> Action item
If a line in the data below includes the string "PostgreSQL", please return a copy of it.

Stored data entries
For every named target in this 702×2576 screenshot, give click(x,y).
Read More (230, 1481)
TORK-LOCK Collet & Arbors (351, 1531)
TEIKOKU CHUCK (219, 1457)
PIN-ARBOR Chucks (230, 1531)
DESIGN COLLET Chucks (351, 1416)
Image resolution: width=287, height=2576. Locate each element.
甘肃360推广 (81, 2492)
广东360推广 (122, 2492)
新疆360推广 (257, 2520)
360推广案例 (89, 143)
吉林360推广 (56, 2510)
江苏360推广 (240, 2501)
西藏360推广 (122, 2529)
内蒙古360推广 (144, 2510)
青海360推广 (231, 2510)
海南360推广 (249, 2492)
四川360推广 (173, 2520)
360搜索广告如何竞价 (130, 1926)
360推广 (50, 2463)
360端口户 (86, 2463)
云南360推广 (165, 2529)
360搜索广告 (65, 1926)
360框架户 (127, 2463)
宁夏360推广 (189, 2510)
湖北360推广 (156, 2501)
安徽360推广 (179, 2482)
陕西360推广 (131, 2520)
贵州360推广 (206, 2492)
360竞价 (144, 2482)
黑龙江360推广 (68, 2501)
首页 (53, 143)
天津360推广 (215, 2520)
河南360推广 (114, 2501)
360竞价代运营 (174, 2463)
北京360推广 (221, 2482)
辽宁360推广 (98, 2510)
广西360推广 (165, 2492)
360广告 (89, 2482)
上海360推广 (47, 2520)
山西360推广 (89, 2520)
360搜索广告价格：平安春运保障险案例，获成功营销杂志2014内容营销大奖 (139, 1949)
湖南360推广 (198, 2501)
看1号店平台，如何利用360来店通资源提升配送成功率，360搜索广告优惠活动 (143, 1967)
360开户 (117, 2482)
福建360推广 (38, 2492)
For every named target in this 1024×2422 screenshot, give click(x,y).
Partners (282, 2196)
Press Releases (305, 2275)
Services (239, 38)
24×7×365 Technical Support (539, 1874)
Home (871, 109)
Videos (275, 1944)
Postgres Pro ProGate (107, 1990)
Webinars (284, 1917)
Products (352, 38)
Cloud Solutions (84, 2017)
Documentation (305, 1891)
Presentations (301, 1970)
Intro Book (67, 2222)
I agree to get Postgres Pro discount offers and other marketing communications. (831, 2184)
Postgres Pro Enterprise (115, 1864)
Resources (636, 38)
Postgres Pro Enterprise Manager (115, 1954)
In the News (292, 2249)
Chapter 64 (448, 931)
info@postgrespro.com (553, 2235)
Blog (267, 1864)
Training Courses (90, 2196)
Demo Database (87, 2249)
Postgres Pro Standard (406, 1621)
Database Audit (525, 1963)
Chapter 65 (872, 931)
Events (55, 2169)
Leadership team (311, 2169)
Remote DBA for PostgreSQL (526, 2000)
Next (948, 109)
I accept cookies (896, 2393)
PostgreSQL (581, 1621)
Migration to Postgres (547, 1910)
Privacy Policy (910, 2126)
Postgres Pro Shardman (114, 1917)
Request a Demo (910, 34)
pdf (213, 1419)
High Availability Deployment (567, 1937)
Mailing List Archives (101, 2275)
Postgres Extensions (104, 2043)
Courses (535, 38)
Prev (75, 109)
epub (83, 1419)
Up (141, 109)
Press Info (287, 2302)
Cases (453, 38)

> Task response
Remote DBA for PostgreSQL (526, 2000)
PostgreSQL (581, 1621)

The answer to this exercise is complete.